Wistar 系ラットを用いて, 実験的片側精巣捻転における対側陰嚢内精巣についての組織学的, 免疫組織化学的検索を行なった. この結果以下の実験成績が得られた.
1) 片側精巣の捻転による対側精巣の造精機能障害は造精機能の成熟したラットのみに認められた.
2) 対側精巣の組織学的変化は, 片側精巣の捻転処置後3~5週で出現し, spermatocyte の著減, spermatid, spermatozoa の消失が認められ, また Sertoli-cell only の精細管も多数認められた. 間質細胞は増生していたが, 基底膜の肥厚や炎症性細胞の浸潤は認められなかった. 捻転群の精細管径および対側精巣重量のラット体重比は対照群に比してp<0.05で有意な減少が示された.
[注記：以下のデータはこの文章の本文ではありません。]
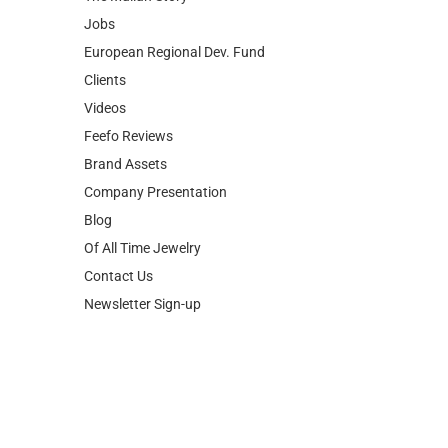
Jobs
European Regional Dev. Fund
Clients
Videos
Feefo Reviews
Brand Assets
Company Presentation
Blog
Of All Time Jewelry
Contact Us
Newsletter Sign-up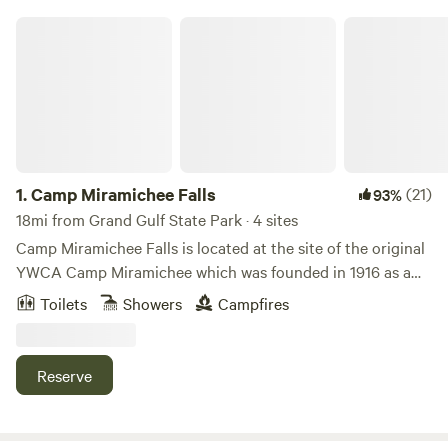
Camp Miramichee Falls
1.
Camp Miramichee Falls
(21)
93%
18mi from Grand Gulf State Park · 4 sites
Camp Miramichee Falls is located at the site of the original
YWCA Camp Miramichee which was founded in 1916 as a
retreat for girls. In 2019, my husband and I acquired and
Toilets
Showers
Campfires
renovated some of the original Miramichee stone cabins.
We are located on the Southfork River, in Hardy, Arkansas.
We have 1 cabin on the river and 3 cabins a short walk from
Reserve
the river, up a wooded hillside, for rent here at Camp
Miramichee Falls. There are a few other privately owned
cabins in the neighborhood and we live on the property. In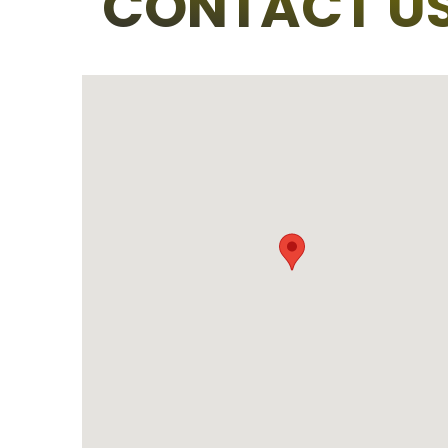
CONTACT U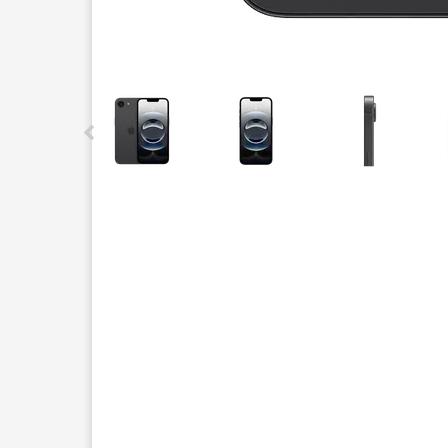
This carousel contains a column of small thumbnails.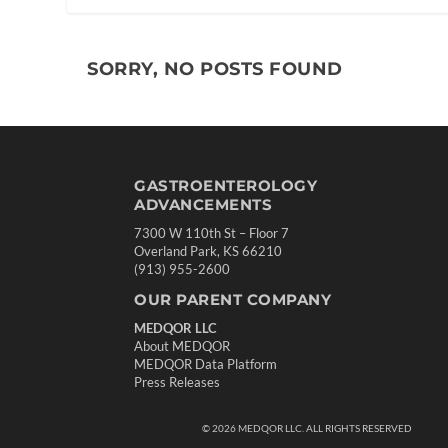
SORRY, NO POSTS FOUND
GASTROENTEROLOGY
ADVANCEMENTS
7300 W 110th St – Floor 7
Overland Park, KS 66210
(913) 955-2600
OUR PARENT COMPANY
MEDQOR LLC
About MEDQOR
MEDQOR Data Platform
Press Releases
©
2026
MEDQOR LLC. ALL RIGHTS RESERVED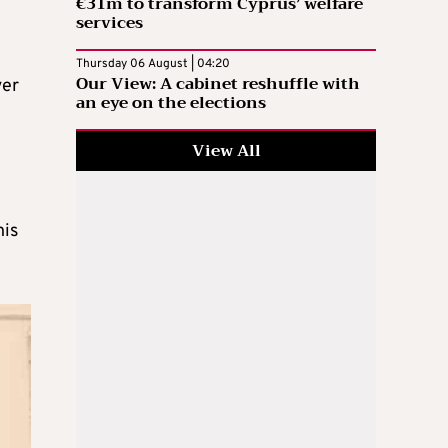
€31m to transform Cyprus’ welfare
services
Thursday 06 August | 04:20
Our View: A cabinet reshuffle with
ver
an eye on the elections
View All
his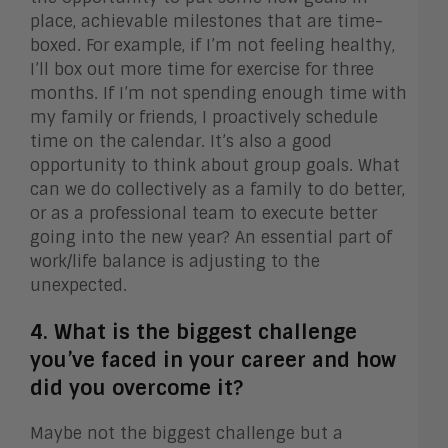
place, achievable milestones that are time-
boxed. For example, if I’m not feeling healthy,
I’ll box out more time for exercise for three
months. If I’m not spending enough time with
my family or friends, I proactively schedule
time on the calendar. It’s also a good
opportunity to think about group goals. What
can we do collectively as a family to do better,
or as a professional team to execute better
going into the new year? An essential part of
work/life balance is adjusting to the
unexpected.
4. What is the biggest challenge
you’ve faced in your career and how
did you overcome it?
Maybe not the biggest challenge but a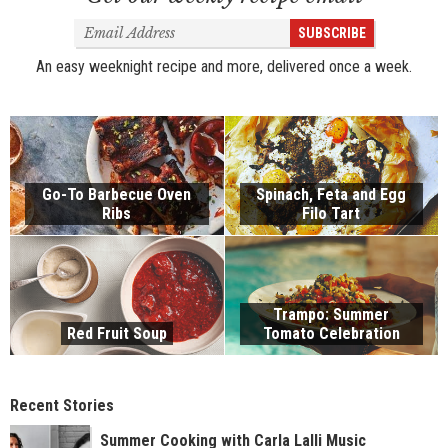
Email
SUBSCRIBE
Address
An easy weeknight recipe and more, delivered once a week.
Go-To Barbecue Oven
Spinach, Feta and Egg
Ribs
Filo Tart
Trampo: Summer
Red Fruit Soup
Tomato Celebration
Recent Stories
Summer Cooking with Carla Lalli Music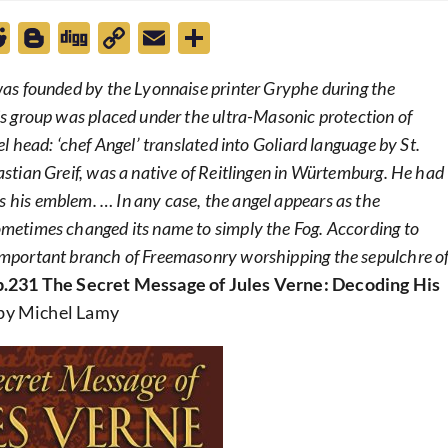
R
Bl
D
C
E
S
e
o
ig
o
m
h
 was founded by the Lyonnaise printer Gryphe during the
d
g
g
p
ai
ar
his group was placed under the ultra-Masonic protection of
di
g
y
l
e
el head: ‘chef Angel’ translated into Goliard language by St.
t
er
Li
bastian Greif, was a native of Reitlingen in Würtemburg. He had
n
s his emblem. … In any case, the angel appears as the
k
sometimes changed its name to simply the Fog. According to
y important branch of Freemasonry worshipping the sepulchre o
p.231 The Secret Message of Jules Verne: Decoding His
by Michel Lamy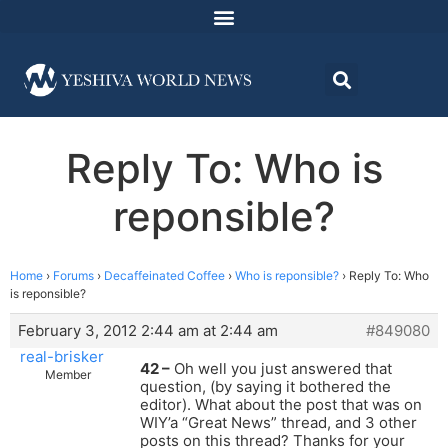
Reply To: Who is
reponsible?
Home
›
Forums
›
Decaffeinated Coffee
›
Who is reponsible?
›
Reply To: Who
is reponsible?
February 3, 2012 2:44 am at 2:44 am
#849080
real-brisker
42 –
Oh well you just answered that
Member
question, (by saying it bothered the
editor). What about the post that was on
WIY’a “Great News” thread, and 3 other
posts on this thread? Thanks for your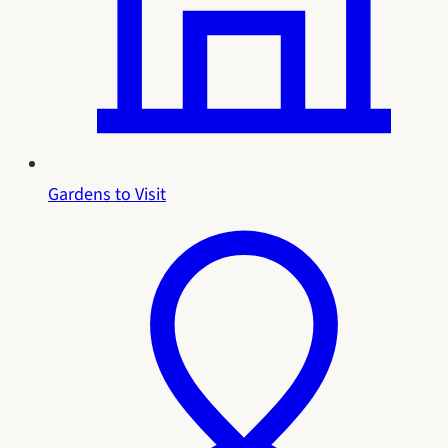
Gardens to Visit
3) 蛍光抗体間接法による免疫組織化学的検索の結果, 対側精巣に造精機能障害を生じたラットの血清を用いた場合のみ, 正常精巣切片にて spemlatid, spermatozoa への immunodeposit が認められ, 抗精子抗体の存在によるものと考えられた.
以上より, 成熟 Wistar 系ラットでは, 片側精巣の捻転により対側精巣に生ずる造精機能障害の機序の1つとして, 抗精子抗体を主体とする体液性免疫の関与が示唆された.